Taksim Polis Merkezi Amirliği önünde toplanan İHD üyesi 9 kişi, "Beyoğlu'nda işkenceye son" yazılı pankart açtı. Grup adına bir açıklama yapan İHD İstanbul Şube Başkanı Ümit Efe, 7 Haziran'da saat 01.00 sıralarında, güven timi polislerinin, Beyoğlu'nda bir başka grupla kavga eden Murat Şalcı, Mervan Kurt ve Ahmet Usal'a görev sınırlarını aşarak saldırdıklarını iddia etti.
Murat Şalcı'nın yediği dayak nedeniyle beyin kanaması geçirdiğini belirten Efe, Taksim Polis Merkezi Amirliği'ne götürülen Ahmet Usal'ın da yol üzerinde ara sokaklara sokularak darp edildiğini, getirildiği emniyet binasında da aynı şekilde işkenceye varan uygulamalara maruz kaldığını söyledi.
Murat Şalcı'nın götürüldüğü Taksim İlkyardım Eğitim ve Araştırma Hastanesi'nde polis tehdidiyle yeterli bir muayeneye tabi tutulmadığını da dile getiren Ümit Efe, Şalcı'nın, sabaha karşı ikinci muayenesinde beyin kanaması teşhisiyle hastaneye yatırıldığını ifade etti.
Murat Şalcı, Mervan Kurt ve Ahmet Usal'ın gözaltında tutulduğu karakolda başlarından geçenleri aktaran Efe, "Her zaman olageldiği gibi polisler saldırıya uğrayanların kendileri olduğu yönünde gerçeğe aykırı tutanak tutmuşlar, mağdurları polise mukavemetten şüpheli olarak adliyeye getirmişlerdir.
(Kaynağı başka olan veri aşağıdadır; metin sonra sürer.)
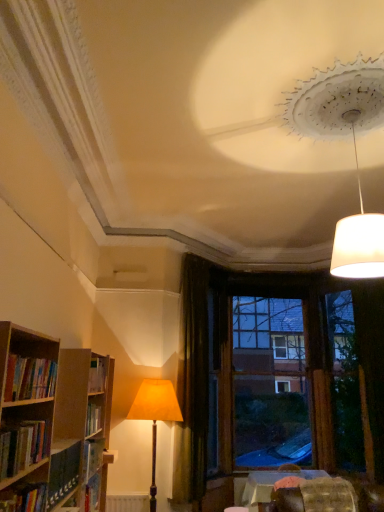 The width and height of the screenshot is (384, 512). What do you see at coordinates (354, 150) in the screenshot?
I see `white matte lampshade at upper right, the 1th lamp positioned from the right` at bounding box center [354, 150].

Measure the distance between point (188, 260) and camera.

The distance of point (188, 260) from camera is 5.82 meters.

Describe the element at coordinates (155, 416) in the screenshot. I see `matte orange fabric lampshade at center, acting as the 2th lamp starting from the top` at that location.

The width and height of the screenshot is (384, 512). Identify the location of brown wooden window frame at center. (270, 383).

This screenshot has height=512, width=384. Describe the element at coordinates (270, 383) in the screenshot. I see `brown wooden window frame at center` at that location.

Image resolution: width=384 pixels, height=512 pixels. Identify the location of hardcover book at lower left, which ranks as the 1th book in bottom-to-top order. click(x=25, y=499).

What is the approximate width of hardcover book at lower left, which ranks as the 1th book in bottom-to-top order?

hardcover book at lower left, which ranks as the 1th book in bottom-to-top order, is 8.71 inches in width.

The height and width of the screenshot is (512, 384). What are the coordinates of `white matte lampshade at upper right, arranged as the 2th lamp when viewed from the back` in the screenshot? It's located at (354, 150).

Is hardcover books at left, arranged as the 3th book when ordered from the bottom, not near hardcover book at lower left, positioned as the third book in top-to-bottom order?

No, hardcover books at left, arranged as the 3th book when ordered from the bottom, is not far from hardcover book at lower left, positioned as the third book in top-to-bottom order.

Considering the positions of point (32, 384) and point (6, 507), is point (32, 384) closer or farther from the camera than point (6, 507)?

Point (32, 384).

Locate an element on the screen. Image resolution: width=384 pixels, height=512 pixels. book behind the hardcover book at lower left, which ranks as the 1th book in bottom-to-top order is located at coordinates [x=29, y=378].

From a real-world perspective, is hardcover books at left, the first book from the top, over hardcover book at lower left, which ranks as the 1th book in bottom-to-top order?

Yes.

Is wooden textured table at lower center bigger or smaller than hardcover book at lower left, positioned as the third book in top-to-bottom order?

Clearly, wooden textured table at lower center is larger in size than hardcover book at lower left, positioned as the third book in top-to-bottom order.

Is wooden textured table at lower center aimed at hardcover book at lower left, which ranks as the 1th book in bottom-to-top order?

No.

Does wooden textured table at lower center have a greater height compared to hardcover book at lower left, which ranks as the 1th book in bottom-to-top order?

Correct, wooden textured table at lower center is much taller as hardcover book at lower left, which ranks as the 1th book in bottom-to-top order.

What's the angular difference between hardcover book at lower left, positioned as the third book in top-to-bottom order, and white matte lampshade at upper right, arranged as the 2th lamp when viewed from the back,'s facing directions?

They differ by 92.5 degrees in their facing directions.

Choose the correct answer: Is hardcover book at lower left, positioned as the third book in top-to-bottom order, inside white matte lampshade at upper right, the second lamp viewed from the left, or outside it?

hardcover book at lower left, positioned as the third book in top-to-bottom order, is spatially situated outside white matte lampshade at upper right, the second lamp viewed from the left.

From the image's perspective, is hardcover book at lower left, which ranks as the 1th book in bottom-to-top order, above white matte lampshade at upper right, arranged as the 2th lamp when viewed from the back?

Incorrect, from the image's perspective, hardcover book at lower left, which ranks as the 1th book in bottom-to-top order, is lower than white matte lampshade at upper right, arranged as the 2th lamp when viewed from the back.

This screenshot has width=384, height=512. I want to click on lamp above the hardcover book at lower left, which ranks as the 1th book in bottom-to-top order (from a real-world perspective), so click(x=354, y=150).

Looking at this image, considering the positions of objects textured fabric swivel chair at lower right and dark velvet curtain at center in the image provided, who is more to the left, textured fabric swivel chair at lower right or dark velvet curtain at center?

dark velvet curtain at center.

Can you confirm if textured fabric swivel chair at lower right is smaller than dark velvet curtain at center?

Correct, textured fabric swivel chair at lower right occupies less space than dark velvet curtain at center.

How different are the orientations of textured fabric swivel chair at lower right and dark velvet curtain at center in degrees?

textured fabric swivel chair at lower right and dark velvet curtain at center are facing 49.1 degrees away from each other.

Locate an element on the screen. Image resolution: width=384 pixels, height=512 pixels. curtain that is behind the hardcover book at lower left, positioned as the third book in top-to-bottom order is located at coordinates (192, 385).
Emniyet kayıtlarında, olay, gençlerin polise küfür ederek saldırdığı, zor kullanılarak gözaltına alındıkları sırada adı geçen kişinin, Murat Şalcı'nın 'kafasını yere vurarak kendisine zarar verdiği' şeklinde yer aldı. Savcılık Mervan Kurt ve Ahmet Usal'ın yüzlerinden, hal ve hareketlerinden anlaşılan darp olayını sorgulamadan, tedavi altında olduğu için adliyeye getirilemeyen Murat Şalcı'nın başına neler geldiğini araştırmadan, şüphelileri serbest bırakmıştır. Konu ancak derneğimiz avukatlarının takibi sonucu adli makamlara intikal etmiş, işkenceci polisler hakkında suç duyurusunda bulunulmuştur" diye konuştu.
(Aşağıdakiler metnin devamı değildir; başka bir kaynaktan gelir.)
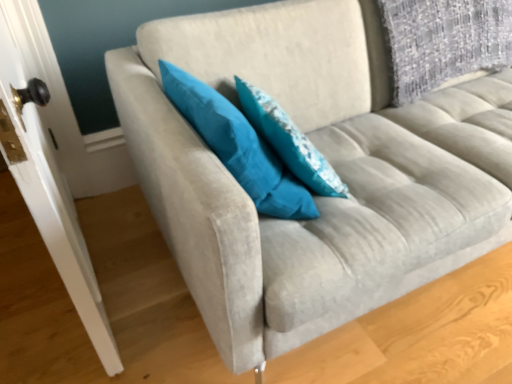 The width and height of the screenshot is (512, 384). I want to click on teal fabric pillow at center, the 1th pillow in the left-to-right sequence, so click(238, 146).

Describe the element at coordinates (289, 141) in the screenshot. The image size is (512, 384). I see `teal fabric pillow at center, which is the first pillow from right to left` at that location.

The image size is (512, 384). What are the coordinates of `teal fabric pillow at center, the 1th pillow in the left-to-right sequence` in the screenshot? It's located at (238, 146).

Which point is more forward, [55,236] or [305,156]?

The point [55,236] is closer.

Find the location of `the 2nd pillow behind the white glossy door handle at left`. the 2nd pillow behind the white glossy door handle at left is located at coordinates coord(289,141).

Considering the relative sizes of white glossy door handle at left and teal fabric pillow at center, which is the first pillow from right to left, in the image provided, is white glossy door handle at left thinner than teal fabric pillow at center, which is the first pillow from right to left,?

Correct, the width of white glossy door handle at left is less than that of teal fabric pillow at center, which is the first pillow from right to left.

Does white glossy door handle at left touch teal fabric pillow at center, the 2th pillow viewed from the left?

white glossy door handle at left and teal fabric pillow at center, the 2th pillow viewed from the left, are not in contact.

Is teal fabric pillow at center, the 1th pillow in the left-to-right sequence, wider than teal fabric pillow at center, which is the first pillow from right to left?

Yes.

Could you measure the distance between teal fabric pillow at center, the 1th pillow in the left-to-right sequence, and teal fabric pillow at center, which is the first pillow from right to left?

The distance of teal fabric pillow at center, the 1th pillow in the left-to-right sequence, from teal fabric pillow at center, which is the first pillow from right to left, is 4.15 inches.

Is teal fabric pillow at center, the 1th pillow in the left-to-right sequence, located outside teal fabric pillow at center, the 2th pillow viewed from the left?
İşkence olaylarına karışan polislerin idari ve adli birimlerce korunmasının, Türkiye'de insan haklarının tehdit altında olduğuna dair ilk elden sayılabilecek uygulamalardan biri olduğunu vurgulayan Efe, "Bütün bu gerçeklerin yanı sıra, özel olarak belirtmek gerekirse, Beyoğlu bölgesi halen Türkiye'de en yoğun işkence ve insanlık dışı muamelenin uygulandığı bir alandır. Bu bölgeye acilen el atılması, işkencenin, keyfiliğin üzerine gidilmesi zorunluluk haline almıştır" şeklinde konuştu.
İHD avukatlarından Fazıl Ahmet Tamer ise Murat Şalcı'nın dün hastaneden taburcu edildiğini hatırlatarak, Şalcı'nın 4 ay boyunca müşahede altında tutularak takip edilmesi gerektiğini söyledi. Tamer, müvekkilleri için, gece saatlerinde Taksim Polis Merkezi Amirliği'ne geldiklerinde sürekli insan çığlıkları duyduğunu, bunun nedenini sorduğunda ise "kendi kendilerine bağırıyorlar" şeklinde cevap aldığını belirtti. Fazıl Ahmet Tamer, bu nedenle birçok avukat arkadaşının buraya gelmek istemediğini de sözlerine ekledi.
İHD üyeleri açıklamanın ardından "İnsanlık onuru işkenceyi yenecek" şeklinde slogan atarak protestolarını sürdürdü.
Festus Okey de orada ölmüştü
Taksim Polis Merkezi, benzer olaylarla da daha önce sık sık kamuoyunun gündemine geldi. Nijeryalı Festus Okey, 20 Ağustos 2008'de Taksim Polis Merkezi'nde vurularak öldürüldü. 10 Ağustos 2008'de yine Taksim Polis Merkezi'de dövülüp yola atılan Mehmet Nezir Çirik'in dalağı alındı. 8 Haziran 2008'de Taksim Polis Merkezi'nde dövülen Sezai Yakar'ın burnu ve eli kırıldı. 6 Mayıs 2008'de Ferhat Yalçınkaya tahta coplarla dövüldü, yüzüne sprey sıkılıp Yedikule'ye atıldı.
2009 yılında da avukat Ümit Ulaş ve bir stajyer avukat, kendilerini durduran polise kimliğini sordukları için Taksim Polis Merkezi'nde dövülmüş, bu nedenle baro tarafından karakol önünde protesto düzenlenmişti.
02 Kasım 2011'de yine aynı karakolda diş hekimi Mehmet Çavdaroğlu işkence gördü ve 16 polis bu nedenle yargılandı. Taksim Polis Merkezi'nde son olarak geçtiğimiz Mart ayında, bir gece kulübündeki kimlik kontrolü sırasında gözaltılan alınan kadın tecavüze uğradı. Tecavüz ettiği iddia edilen komiser yardımcısı tutuklandı.